I have been developing a plain-text input language for the content 
MathML in CellML documents (so that it can be efficiently edited by 
users). Although CellML is a declarative language rather than a 
procedural one, much of the expression syntax from languages like MATLAB 
and C-like languages can be re-used, and is likely to be familiar to 
many users. I have therefore tried to make my input language similar to 
these languages, where possible (for example, I have in-order operators 
like +, -, *, and / for plus, minus, times, divide, and a pre-order 
syntax, e.g. sin(x),  for other operators). Please ask off-list for my 
bison grammar (a work in progress) if you would like to see it (I 
haven't checked it in to the public Subversion yet). Any opinions or 
suggestions on the overall structure of the language would be welcome.

I am also seeking opinions on the most intuitive way to deal with the 
conversion between binary in-order operators like +. For example, if, 
within the input language, you have
x = a + b + c + d + e + f
a naive parser might create MathML like...

<apply><eq/>
  <ci>x</ci>
  <apply><plus/>
    <apply><plus/>
      <apply><plus/>
        <apply><plus/>
          <apply><plus/>
            <ci>a</ci>
            <ci>b</ci>
          </apply>
          <ci>c</ci>
        </apply>
        <ci>d</ci>
      </apply>
      <ci>e</ci>
    </apply>
    <ci>f</ci>
  </apply>
</apply>

A slightly more complex parser might instead produce:
<apply><eq/>
  <ci>x</ci>
  <apply><plus/>
    <ci>a</ci>
    <ci>b</ci>
    <ci>c</ci>
    <ci>d</ci>
    <ci>e</ci>
    <ci>f</ci>
  </apply>
</apply>

I would be interested in opinions on whether you feel this automatic 
translation from multiple binary in-order operators to a single 
pre-order operation makes sense (note: all CellML tools available now 
work with real numbers only, but future work could allow it to be 
extended to support other mathematical constructs.
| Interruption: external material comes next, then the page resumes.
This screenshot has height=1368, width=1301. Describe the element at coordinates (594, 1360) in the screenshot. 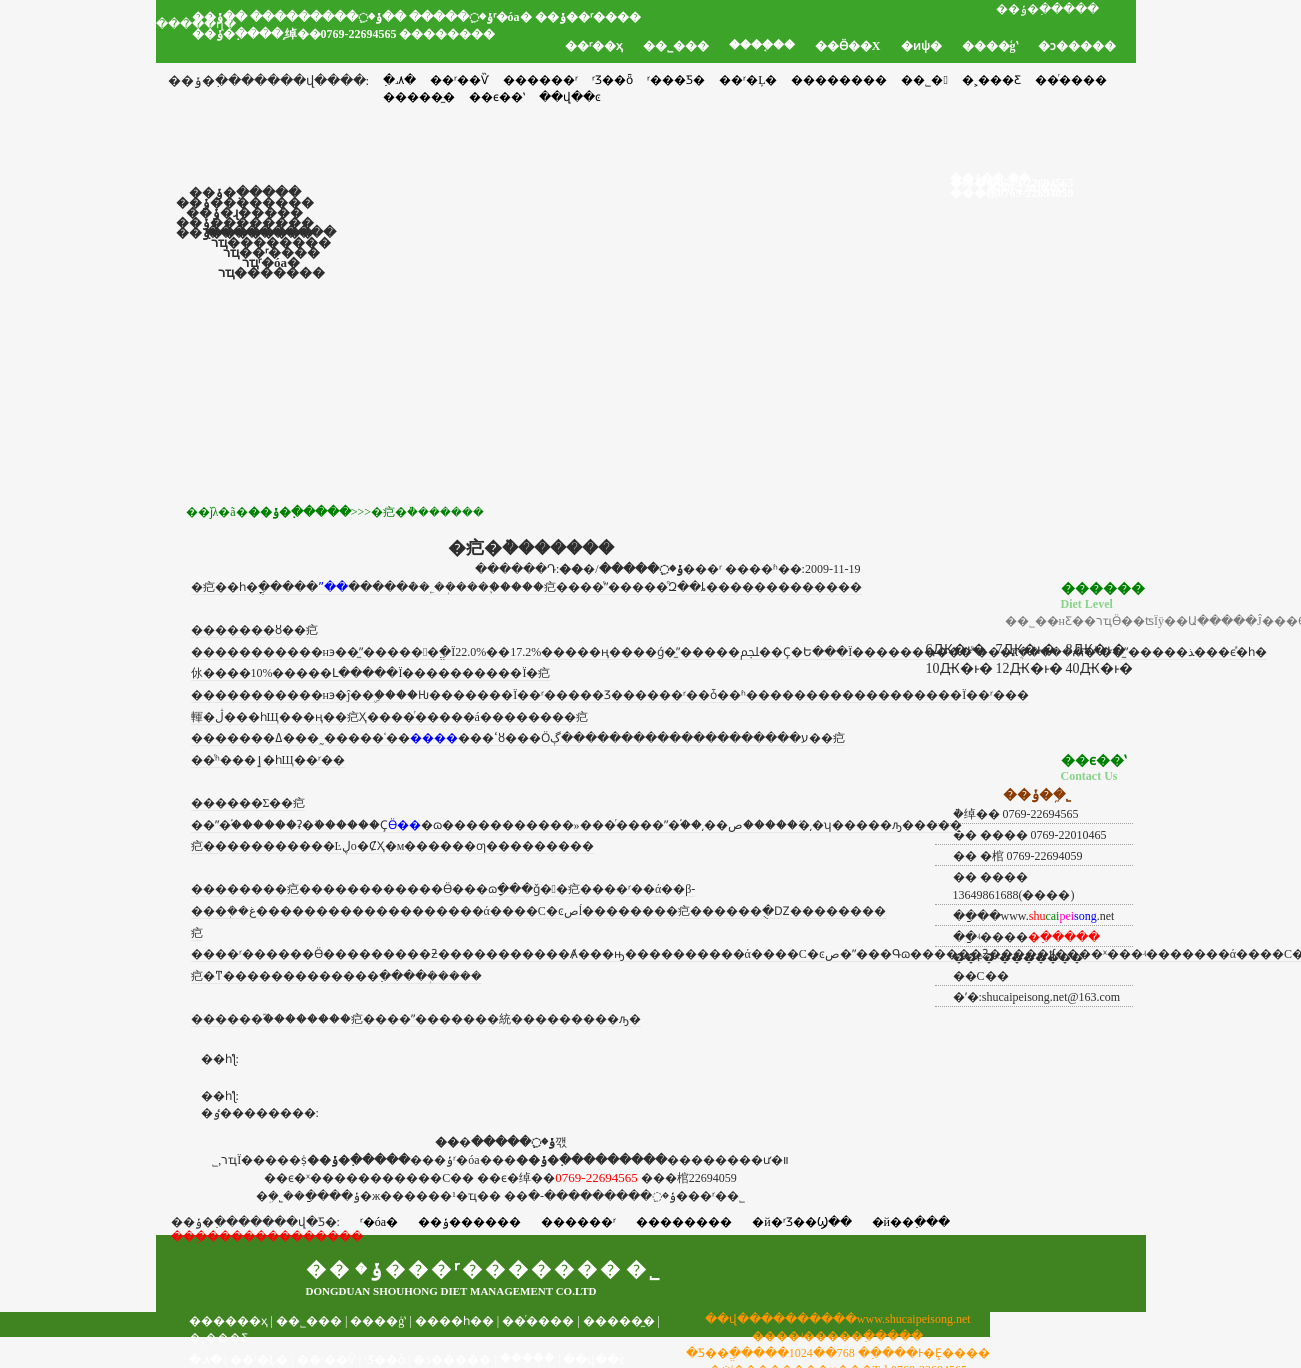 I see `��վ��ͼ` at that location. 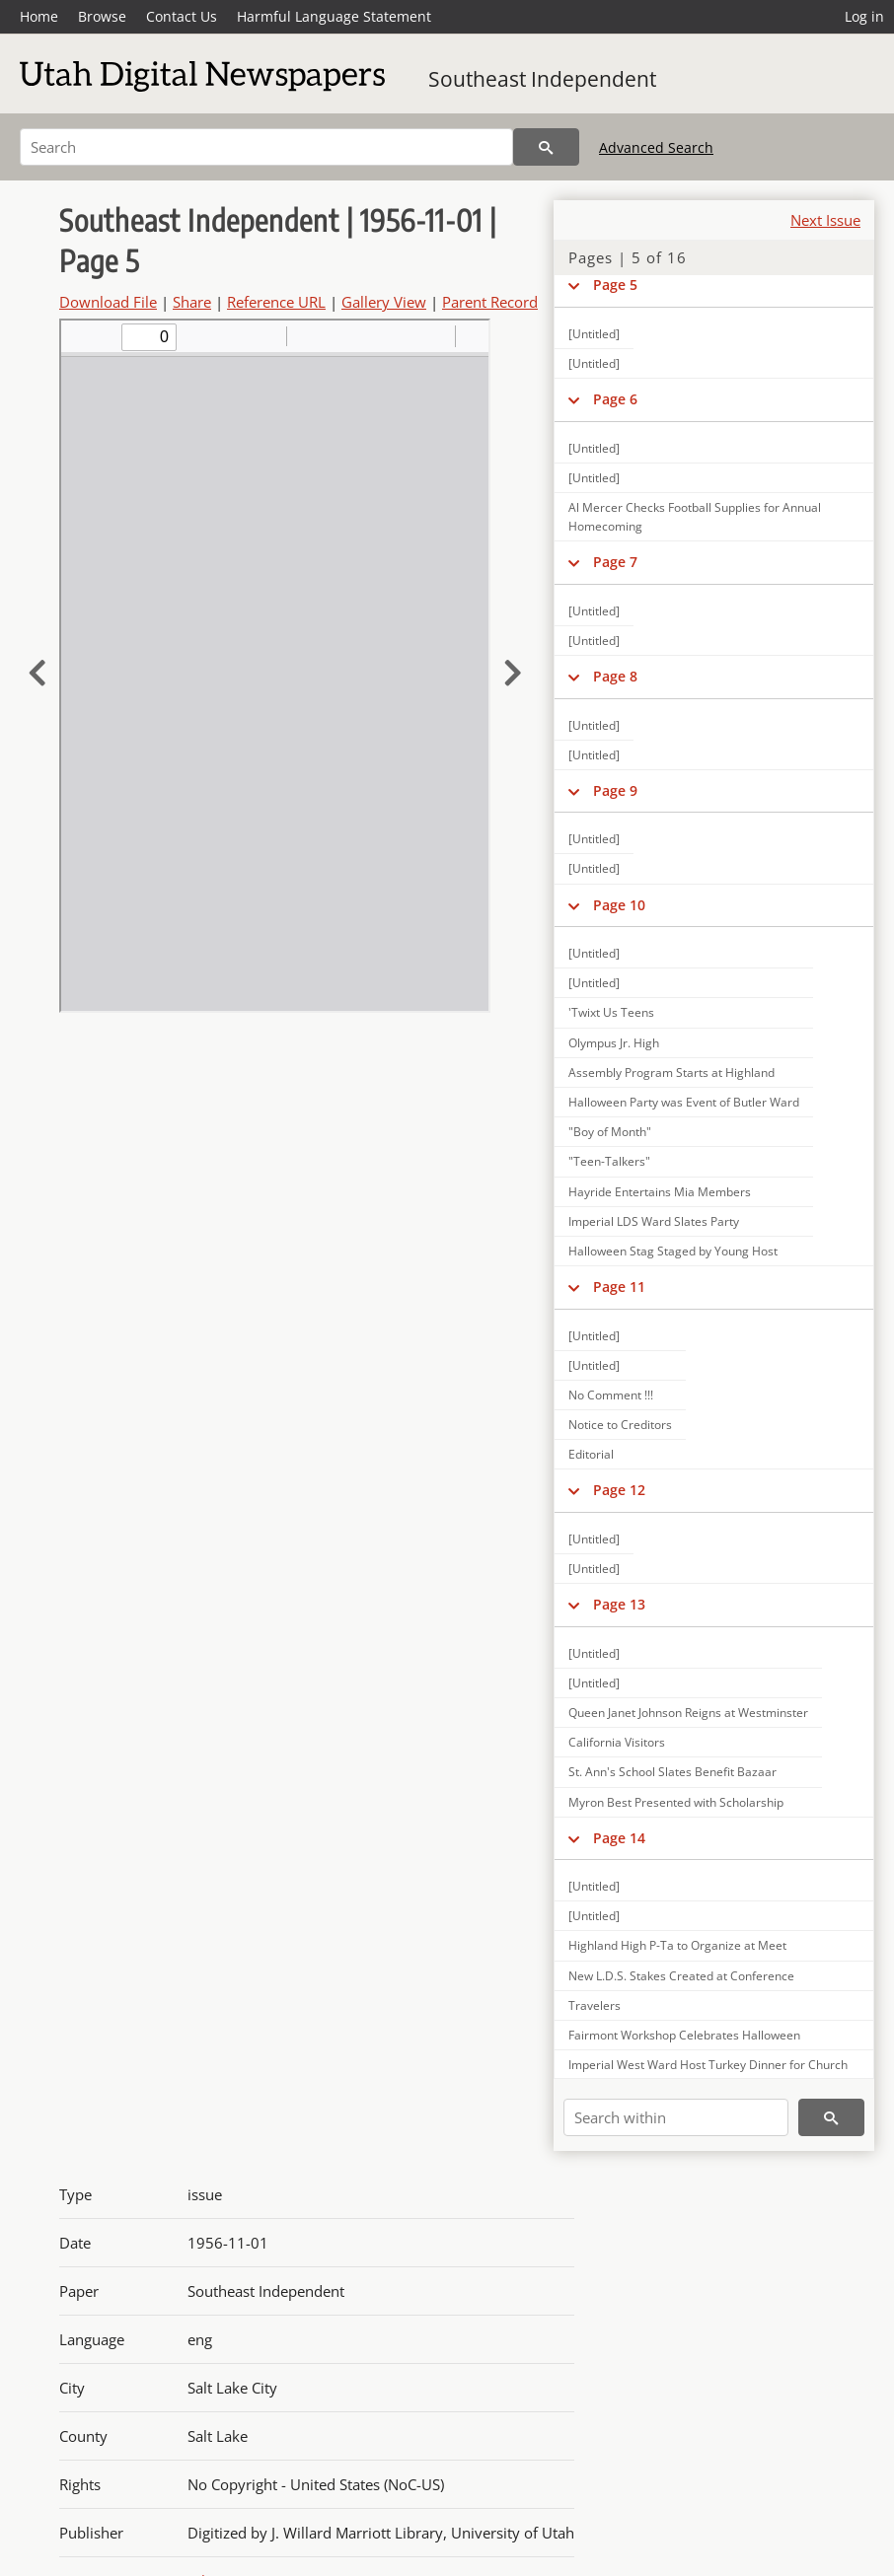 This screenshot has height=2576, width=894. Describe the element at coordinates (671, 1072) in the screenshot. I see `Assembly Program Starts at Highland` at that location. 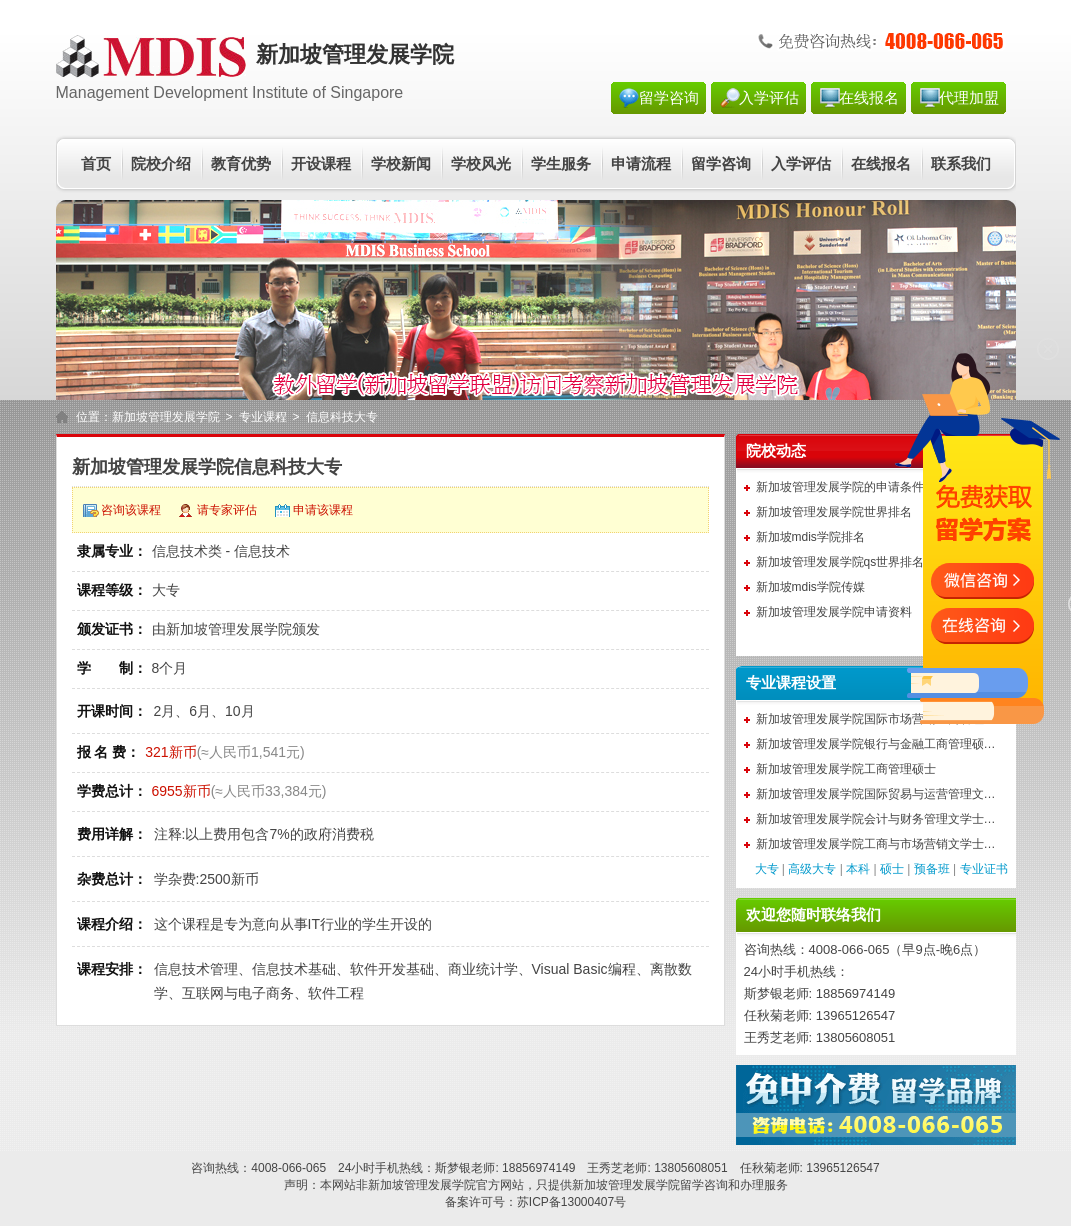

Using a definitionURL 
on an operator is technically valid CellML, but no tools can do anything 
with this either).

The issue is complicated by what to do with bracketed expressions(which 
I currently allow, to override ambiguity). For example, a user could 
enter...
x = (((((a + b) + c) + d) + e) + f)
I would be interested to know if you believe that the first content 
MathML encoding or the second is more appropriate.

Best regards,
Andrew Miller

Received on Sunday, 19 November 2006 23:04:08 UTC